**TASK STATEMENT**
Go through the listing and copy each line with the string "para".

**DATA FOR THIS TASK**
○ ○ ○ ○ ○
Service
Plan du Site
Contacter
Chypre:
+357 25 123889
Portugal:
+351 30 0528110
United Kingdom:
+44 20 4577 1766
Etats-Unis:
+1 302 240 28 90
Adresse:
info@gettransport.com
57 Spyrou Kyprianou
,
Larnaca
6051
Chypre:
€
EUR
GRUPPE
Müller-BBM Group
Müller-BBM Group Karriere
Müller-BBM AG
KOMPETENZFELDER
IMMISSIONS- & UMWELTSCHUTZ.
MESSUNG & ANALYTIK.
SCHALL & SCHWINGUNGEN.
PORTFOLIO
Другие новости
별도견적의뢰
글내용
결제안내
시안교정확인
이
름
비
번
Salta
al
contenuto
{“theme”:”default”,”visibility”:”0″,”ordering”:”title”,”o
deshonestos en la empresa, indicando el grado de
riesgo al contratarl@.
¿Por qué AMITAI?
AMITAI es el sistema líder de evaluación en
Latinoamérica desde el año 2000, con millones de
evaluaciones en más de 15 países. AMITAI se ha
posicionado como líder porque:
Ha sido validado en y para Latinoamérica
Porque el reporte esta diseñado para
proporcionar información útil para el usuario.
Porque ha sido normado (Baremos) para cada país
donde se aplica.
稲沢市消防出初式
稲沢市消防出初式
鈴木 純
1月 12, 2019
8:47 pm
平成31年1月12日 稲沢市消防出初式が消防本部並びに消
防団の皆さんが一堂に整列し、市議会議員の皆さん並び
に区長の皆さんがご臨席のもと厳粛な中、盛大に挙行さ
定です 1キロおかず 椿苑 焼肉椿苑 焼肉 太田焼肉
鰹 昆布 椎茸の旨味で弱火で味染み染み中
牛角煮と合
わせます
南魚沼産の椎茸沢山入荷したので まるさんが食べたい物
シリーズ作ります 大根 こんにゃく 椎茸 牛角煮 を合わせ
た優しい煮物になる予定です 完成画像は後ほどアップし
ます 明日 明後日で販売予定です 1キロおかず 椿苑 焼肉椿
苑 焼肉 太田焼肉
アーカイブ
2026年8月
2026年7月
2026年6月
○ ○ ○ ○ ○
**SOLUTION BELOW**
Ha sido validado en y para Latinoamérica
Porque el reporte esta diseñado para
proporcionar información útil para el usuario.
Porque ha sido normado (Baremos) para cada país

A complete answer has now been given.